Na prática, a Eos não é um comparador nem joga o cliente para terceiros. Ela analisa, aprova e concede o crédito, com originação apoiada em Open Finance. O parceiro inicia a simulação no atendimento, e o cliente recebe a resposta na hora, com contratação digital.

Esse é o ponto que une tudo: o CDC só vira venda quando a aprovação é rápida e o crédito chega no momento da compra. A Eos resolve esse encaixe para soluções como solar, celulares e carregadores de veículos elétricos.

Quer oferecer crédito direto no fechamento das suas vendas? Leve o CDC ao seu cliente.

Perguntas frequentes

O que é crédito direto ao consumidor (CDC)?

É a modalidade de crédito que financia diretamente a compra de um bem ou serviço, com parcelas fixas e contratação digital. O crédito fica vinculado à compra, não ao limite de um cartão. O crediário, modalidade próxima ao CDC no varejo, cresceu 14,6% no primeiro trimestre de 2026 (Agita Brasil, 2026).

Como funciona o crédito direto ao consumidor?

O fluxo é digital e curto: simulação no fechamento, análise por dados, aprovação em minutos e contratação eletrônica. O Open Finance acelera a decisão ao usar o histórico financeiro real do cliente, com consentimento. O ecossistema brasileiro já passou de 100 milhões de clientes (FEBRABAN, 2025).

Qual a diferença entre CDC e empréstimo pessoal?

O CDC fica vinculado à compra de um bem específico, com valor e parcelas definidos para aquele item. O empréstimo pessoal é de livre uso: o dinheiro cai na conta e o cliente gasta como quiser. Por estar atrelado ao bem, o CDC tende a ter análise mais objetiva e parcela que cabe no orçamento.

CDC e SCD são a mesma coisa?

Não.

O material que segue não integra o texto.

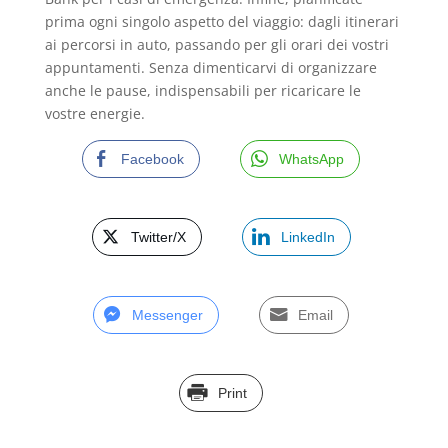
prima ogni singolo aspetto del viaggio: dagli itinerari
ai percorsi in auto, passando per gli orari dei vostri
appuntamenti. Senza dimenticarvi di organizzare
anche le pause, indispensabili per ricaricare le
vostre energie.
Facebook
WhatsApp
Twitter/X
LinkedIn
Messenger
Email
Print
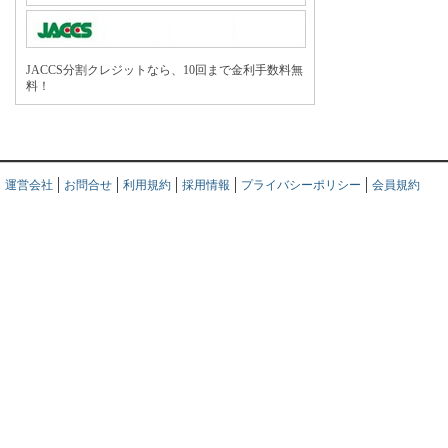
JACCS分割クレジットなら、10回まで金利手数料無
料！
運営会社
お問合せ
利用規約
採用情報
プライバシーポリシー
会員規約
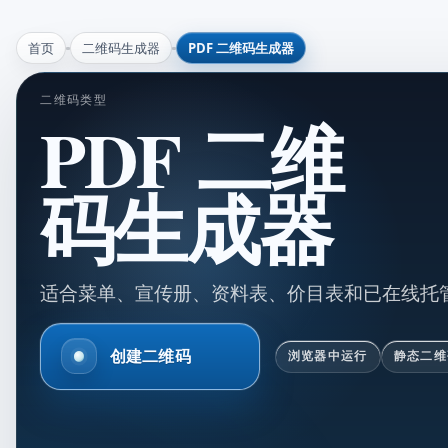
首页
二维码生成器
PDF 二维码生成器
二维码类型
PDF 二维
码生成器
适合菜单、宣传册、资料表、价目表和已在线托
创建二维码
浏览器中运行
静态二维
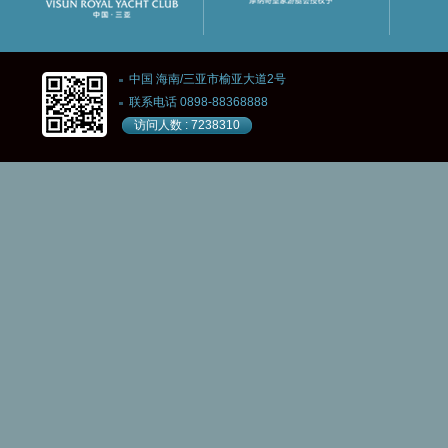
中国 海南/三亚市榆亚大道2号
联系电话 0898-88368888
访问人数 : 7238310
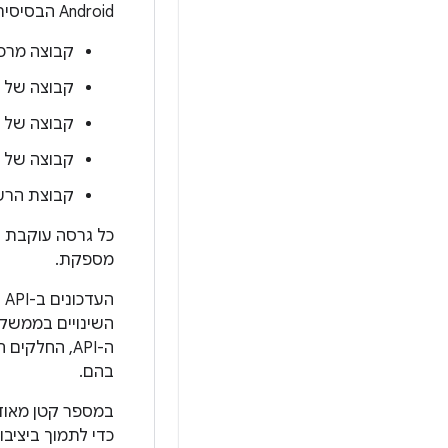
Android הבסיסית. ממשק ה-API של המסגרת מורכב מ:
קבוצה מרכז
קבוצה של רכיבי XML ומאפיינים להצהר
קבוצה של רכיבי XML ומאפיינים להצהרה על 
קבוצה של כ
קבוצת הרשא
מספקת.
ה-API, החלק
בהם.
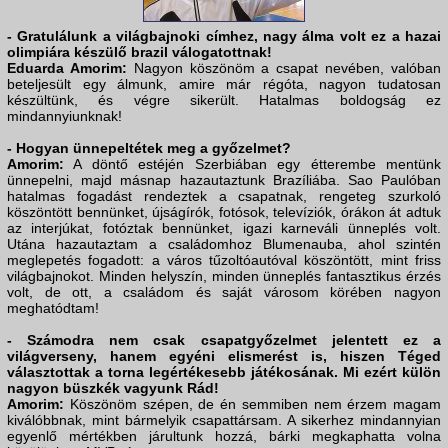
- Gratulálunk a világbajnoki címhez, nagy álma volt ez a hazai
olimpiára készülő brazil válogatottnak!
Eduarda Amorim:
Nagyon köszönöm a csapat nevében, valóban
beteljesült egy álmunk, amire már régóta, nagyon tudatosan
készültünk, és végre sikerült. Hatalmas boldogság ez
mindannyiunknak!
- Hogyan ünnepeltétek meg a győzelmet?
Amorim:
A döntő estéjén Szerbiában egy étterembe mentünk
ünnepelni, majd másnap hazautaztunk Brazíliába. Sao Paulóban
hatalmas fogadást rendeztek a csapatnak, rengeteg szurkoló
köszöntött bennünket, újságírók, fotósok, televíziók, órákon át adtuk
az interjúkat, fotóztak bennünket, igazi karneváli ünneplés volt.
Utána hazautaztam a családomhoz Blumenauba, ahol szintén
meglepetés fogadott: a város tűzoltóautóval köszöntött, mint friss
világbajnokot. Minden helyszín, minden ünneplés fantasztikus érzés
volt, de ott, a családom és saját városom körében nagyon
meghatódtam!
- Számodra nem csak csapatgyőzelmet jelentett ez a
világverseny, hanem egyéni elismerést is, hiszen Téged
választottak a torna legértékesebb játékosának. Mi ezért külön
nagyon büszkék vagyunk Rád!
Amorim:
Köszönöm szépen, de én semmiben nem érzem magam
kiválóbbnak, mint bármelyik csapattársam. A sikerhez mindannyian
egyenlő mértékben járultunk hozzá, bárki megkaphatta volna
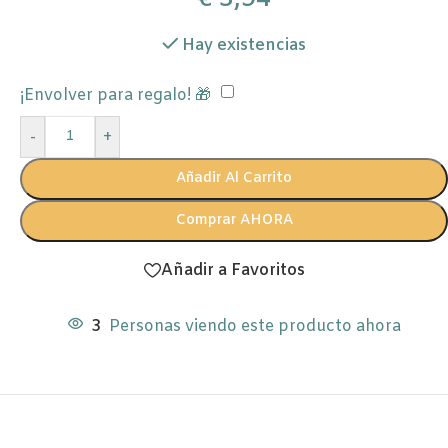
Hay existencias
¡Envolver para regalo! 🎁
-
+
Añadir Al Carrito
Comprar AHORA
Añadir a Favoritos
3
Personas viendo este producto ahora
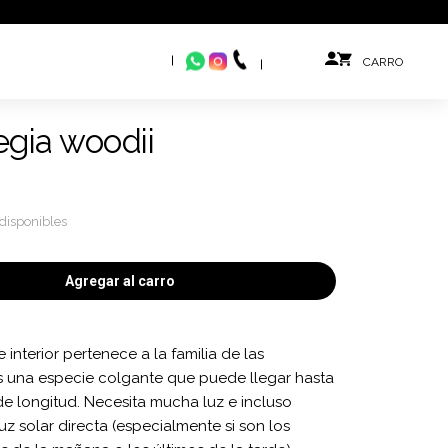
gia woodii
disponibles
Agregar al carro
 interior pertenece a la familia de las
s una especie colgante que puede llegar hasta
de longitud. Necesita mucha luz e incluso
uz solar directa (especialmente si son los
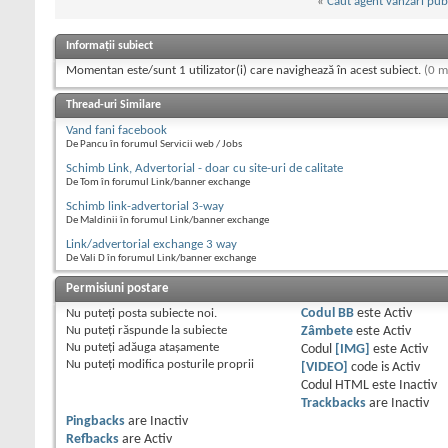
«
Caut agent vanzari publ
Informații subiect
Momentan este/sunt 1 utilizator(i) care navighează în acest subiect.
(0 m
Thread-uri Similare
Vand fani facebook
De Pancu în forumul Servicii web / Jobs
Schimb Link, Advertorial - doar cu site-uri de calitate
De Tom în forumul Link/banner exchange
Schimb link-advertorial 3-way
De Maldinii în forumul Link/banner exchange
Link/advertorial exchange 3 way
De Vali D în forumul Link/banner exchange
Permisiuni postare
Nu puteţi
posta subiecte noi.
Codul BB
este
Activ
Nu puteţi
răspunde la subiecte
Zâmbete
este
Activ
Nu puteţi
adăuga ataşamente
Codul
[IMG]
este
Activ
Nu puteţi
modifica posturile proprii
[VIDEO]
code is
Activ
Codul HTML este
Inactiv
Trackbacks
are
Inactiv
Pingbacks
are
Inactiv
Refbacks
are
Activ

CDC é uma modalidade de crédito (Crédito Direto ao Consumidor). SCD é um tipo de instituição (Sociedade de Crédito Direto), criada pela Resolução CMN 4.656/2018 e autorizada pelo Banco Central. Uma é o produto, a outra é quem pode concedê-lo. Para entender a instituição, veja o que é uma fintech de crédito.

A Eos faz crédito direto ao consumidor?

Sim. A Eos é uma fintech de crédito que concede o crédito diretamente, integrada ao fechamento do parceiro, com originação apoiada em Open Finance. Desde 2021, a Eos já originou mais de R$ 19 bilhões em crédito, financiando soluções como solar, celulares, carregadores e baterias.

Conclusão

O crédito direto ao consumidor existe para resolver o momento exato em que a compra trava por falta de pagamento na hora. Ele financia o bem com parcela fixa, sem depender do cartão, e hoje aprova em minutos.

Os pontos centrais:

  • O que é: modalidade que financia a compra de um bem, com parcelas fixas e contratação digital.
  • Como funciona: fluxo digital com simulação, análise por dados, aprovação em minutos e Open Finance acelerando a decisão.
  • CDC não é SCD: um é a modalidade de crédito, o outro é o tipo de instituição autorizada pelo Banco Central.
  • Como a Eos entrega: crédito direto, integrado ao fechamento do parceiro, para solar, celulares, carregadores e baterias.